* **Task to complete**
In the material below, find all lines with the string "rechtlich" and copy them.

* **Data records**
━━━━━━━━

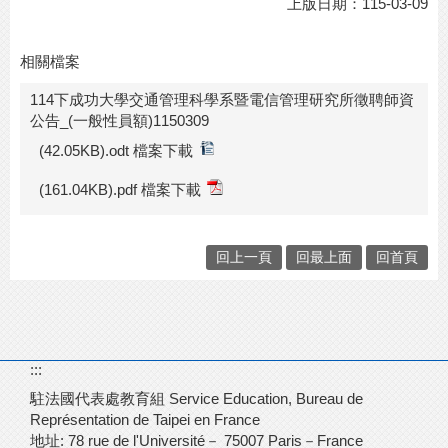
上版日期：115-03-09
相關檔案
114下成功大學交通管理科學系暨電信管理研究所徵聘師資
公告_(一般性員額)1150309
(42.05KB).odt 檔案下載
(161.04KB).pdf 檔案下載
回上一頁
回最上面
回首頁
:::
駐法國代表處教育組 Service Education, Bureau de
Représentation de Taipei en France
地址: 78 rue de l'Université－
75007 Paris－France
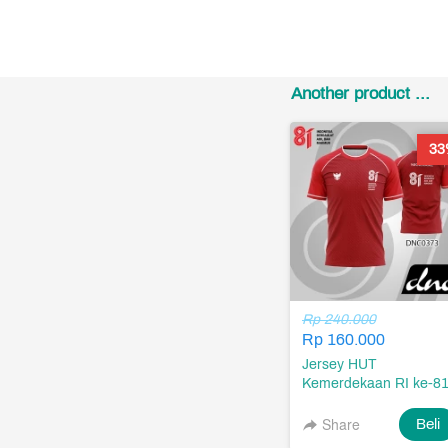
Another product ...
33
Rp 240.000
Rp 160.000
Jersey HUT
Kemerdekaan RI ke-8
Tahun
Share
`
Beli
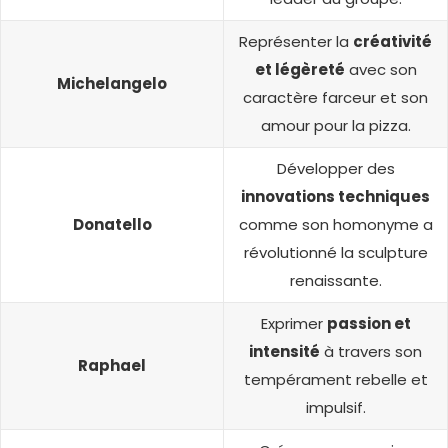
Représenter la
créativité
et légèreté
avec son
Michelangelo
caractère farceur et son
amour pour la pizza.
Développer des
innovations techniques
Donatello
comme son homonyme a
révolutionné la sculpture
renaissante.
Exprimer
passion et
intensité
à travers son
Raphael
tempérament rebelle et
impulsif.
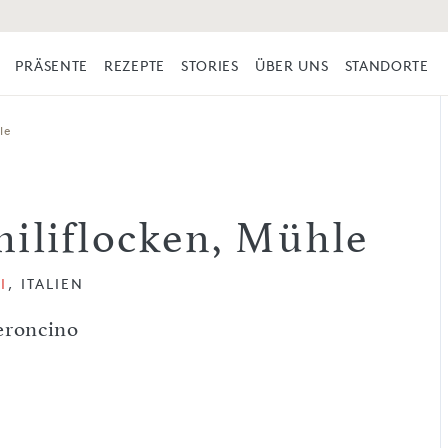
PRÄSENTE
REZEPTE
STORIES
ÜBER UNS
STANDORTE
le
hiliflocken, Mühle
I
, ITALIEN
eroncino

━━━━━━━━

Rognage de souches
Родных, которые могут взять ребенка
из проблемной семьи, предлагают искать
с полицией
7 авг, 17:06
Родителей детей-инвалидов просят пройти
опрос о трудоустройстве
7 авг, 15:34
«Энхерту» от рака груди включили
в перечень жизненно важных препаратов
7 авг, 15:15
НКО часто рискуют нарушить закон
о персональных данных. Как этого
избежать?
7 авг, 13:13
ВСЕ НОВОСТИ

━━━━━━━━

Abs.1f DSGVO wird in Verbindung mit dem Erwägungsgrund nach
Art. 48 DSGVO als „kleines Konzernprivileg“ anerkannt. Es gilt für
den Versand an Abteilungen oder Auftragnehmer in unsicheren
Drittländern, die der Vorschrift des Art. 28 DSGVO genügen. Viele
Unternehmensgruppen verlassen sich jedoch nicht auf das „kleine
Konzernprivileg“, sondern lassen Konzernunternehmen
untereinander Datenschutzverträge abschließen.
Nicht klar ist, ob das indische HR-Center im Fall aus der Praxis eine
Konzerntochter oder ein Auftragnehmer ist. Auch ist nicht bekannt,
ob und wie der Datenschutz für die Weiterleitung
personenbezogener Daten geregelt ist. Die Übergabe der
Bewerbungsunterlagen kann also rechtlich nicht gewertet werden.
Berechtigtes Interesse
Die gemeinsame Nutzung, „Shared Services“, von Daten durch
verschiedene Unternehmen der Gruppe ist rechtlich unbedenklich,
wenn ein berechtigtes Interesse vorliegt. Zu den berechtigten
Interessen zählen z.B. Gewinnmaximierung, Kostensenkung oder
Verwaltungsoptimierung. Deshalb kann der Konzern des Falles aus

━━━━━━━━

* **Exercise solution**
Bewerbungsunterlagen kann also rechtlich nicht gewertet werden.
verschiedene Unternehmen der Gruppe ist rechtlich unbedenklich,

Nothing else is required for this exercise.